I was stunned to read in this morning’s Washington Post (October 7, 2024) that a member of Donald Trump’s family along with his allies threatened the prestigious consulting firm, Deloitte after a Deloitte employee’s post on X regarding JD Vance became public. The threat suggested that a Trump administration might terminate the $3 Billion contracts held by Deloitte for a single employee’s negative statement about JD Vance. The question I posed to myself was how this happened. How has our former and potentially future leadership come to embrace a gang-like demanding fealty or silence with any statement or action they disagree with. Why would the employer of the employee who disagreed with JD Vance be punished for an opinion expressed by their employee? This kind of behavior is not new to our dramatically changing political system.
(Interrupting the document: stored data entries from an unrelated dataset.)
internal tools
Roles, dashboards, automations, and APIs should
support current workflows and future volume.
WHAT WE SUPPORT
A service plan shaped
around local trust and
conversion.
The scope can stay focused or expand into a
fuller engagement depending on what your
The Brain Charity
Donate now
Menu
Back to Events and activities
But for me it helped crystalize how very lost we have become, most explicitly over the course of the past ten years.

Still, my effort here is not to complain that the MAGA movement has lost its way. Rather, it is to point to the size and scale that the matter of lost and found is applicable to. The gradual evolution of a single person’s life to be at odds with what more or less has been established as the country’s “true way” is quite different to a collection of millions of people abandoning what was largely accepted as the country’s true way Within this context, it is important to note that this so-called “true way” is not about some specific set of dogmas. It is mostly a matter of what people describe as general decency or not intending to sound too nostalgic “the golden rule”. Even as I write this, I recognize it sounds naïve. There are criminals, perverts, fraudsters, hustlers and the like everywhere, but they have not dominated our society and established new rules by which we live.
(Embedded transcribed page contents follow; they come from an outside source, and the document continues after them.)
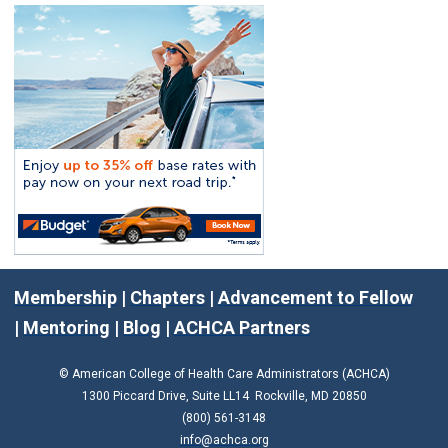
Membership
|
Chapters
|
Advancement to Fellow
|
Mentoring
|
Blog
|
ACHCA Partners
© American College of Health Care Administrators (ACHCA)
1300 Piccard Drive, Suite LL14 Rockville, MD 20850
(800) 561-3148
info@achca.org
However, identifiable changes in the last decade that have polarized much of American society minimally suggest that one side or the other has gotten lost. Mitch McConnel’s creation of a new rule to keep President Obama from nominating a replacement for Scalia one year before the national election was a wild swing away from the norms of fair play. This came into clearer focus when the tables were turned later but McConnel was still Senate Leader. He approved the nomination process to favor his party despite the fact that the conditions mirrored those he disallowed just a few years earlier. What happened to McConnel? Was there now a new, albeit unfamiliar “true way”. Did winning become more important in this new world view? Ends and means, huh? I am old, I know. But it feels unfamiliar if for no other reason than that it was done so publicly and shamelessly. Trump’s litany of lies have forced many to question his cognitive capabilities, but I fear this is just another manifestation of ends justifying means. Do whatever it takes to win even if it means acting crazy, cheating, lying, using people. If it gets you what you want…it must be right!

I learned yesterday from a man I know who owns properties in Ashville, NC that some 14 dead were discovered in clean up operations a few days ago. These were people who mostly were living off the grid, he explained. Yet even as people suffer (across ideological lines), MAGA leadership encourages their followers not to believe those who are there to help. Why? It’s hard to assimilate these strange new realities into the world view I am familiar with.
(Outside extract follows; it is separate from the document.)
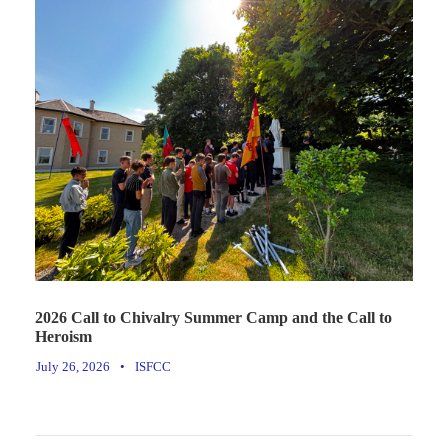
2026 Call to Chivalry Summer Camp and the Call to
Heroism
July 26, 2026
•
ISFCC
Finally, the experience of ‘being found’ or finding some sort of path to a recognizable place is far from a given. While the terms ‘lost and found’ fit comfortably together, countless biographies and history itself reminds us that the journey from one to the other is fraught and there is nothing neat or comfortable about the long trek ahead. It won’t just work itself out. Choices must be made, institutions and people challenged, setbacks endured, and patience and persistence embraced.

It is a very strange place in which we find ourselves. There is little that is recognizable for those who failed to assimilate the slow but steady loss of liberty and the decency we extend to those with whom we share this world. It is not a stretch to suggest that we are lost. Very lost. We have a vibrantly documented history that powerfully illustrates where this path leads. But in this unfamiliar place… this newly emerging world, it seems history is of little import unless revised to suit an unfamiliar world I fear will devour us.